Merge multiple retrieval strategies within a shared ConversationManager:

composite_retrieval = Phronomy::Memory::Retrieval::Composite.new(
  sources: [
    { retrieval: Phronomy::Memory::Retrieval::Recent.new(k: 5),    weight: 0.4 },
    { retrieval: Phronomy::Memory::Retrieval::Semantic.new(k: 10), weight: 0.6 }
  ]
)

manager = Phronomy::Memory::ConversationManager.new(
  storage:   Phronomy::Memory::Storage::InMemory.new,
  retrieval: composite_retrieval
)

Memory Compression

Automatically shrink conversation history before it reaches the LLM.

# Truncate oversized tool outputs (no LLM call, cheap)
pruner = Phronomy::Memory::Compression::ToolOutputPruner.new(max_chars: 4000)

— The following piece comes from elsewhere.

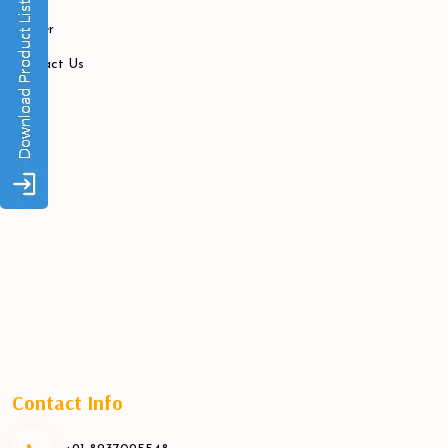
Career
Contact Us
Contact Info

# Summarise old messages when history exceeds max_tokens (calls summarizer_model)
summary = Phronomy::Memory::Compression::Summary.new(
  max_tokens:       4000,
  keep:             10,             # always preserve the N most recent messages
  summarizer_model: "gpt-4o-mini"
)

Phronomy.configure do |c|
  c.memory_compression = [pruner, summary]   # applied in order: pruner first, then summary
end

Examples

Runnable examples covering all major features are available in the phronomy-examples repository.

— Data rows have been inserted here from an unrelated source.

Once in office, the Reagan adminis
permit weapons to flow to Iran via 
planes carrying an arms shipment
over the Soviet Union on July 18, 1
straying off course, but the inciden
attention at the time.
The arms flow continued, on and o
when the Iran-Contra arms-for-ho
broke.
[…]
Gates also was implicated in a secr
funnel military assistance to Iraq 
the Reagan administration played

Each example lives in its own numbered directory and can be run with:

bundle exec ruby NN_example_name/run.rb

#	Directory	What it demonstrates
01	`01_basic_chain/`	PromptTemplate → LLMChain pipeline
02	`02_react_agent/`	ReAct tool-calling agent
03	`03_state_graph/`	Stateful graph with interrupt/resume
04	`04_interrupt_resume/`	Human-in-the-loop interrupt and resume
05	`05_multi_agent/`	Multi-agent coordination via Agent-as-Tool
06	`06_guardrails/`	Input/output guardrails
07	`07_tracing/`	Custom observability with Langfuse tracer
08	`08_mcp_tool/`	MCP tool integration
09	`09_rails_chat/`	Rails chat app with ActionCable streaming
10	`10_context_management/`	Token budget and context pruning
11	`11_agent_streaming/`	Streaming agent responses
12	`12_prompt_template/`	Advanced prompt templates
13	`13_mcp_http_tool/`	HTTP-based MCP tool server
14	`14_code_review/`	Automated code review agent
15	`15_rails_secure_chat/`	Rails chat with PII guardrails and secure memory
16	`16_before_completion_hook/`	Global/class/instance before_completion hooks
17	`17_multi_agent_handoff/`	Hub-and-spoke agent routing via Runner
18	`18_rails_agent_job/`	Rails app with AgentJob + ActionCable streaming
19	`19_trust_pipeline/`	Trustworthy output via Citation Tracking + Self-Review + Confidence Gate

Development

After checking out the repo, install dependencies:

bin/setup

Run the unit test suite:

bundle exec rspec spec/phronomy

Run the integration tests (requires a running LLM endpoint):

bundle exec rspec spec/integration --tag integration

Launch an interactive console:

bin/console

Contributing

Bug reports and pull requests are welcome on GitHub at https://github.com/Raizo-TCS/phronomy.

License

The gem is available as open source under the terms of the MIT License.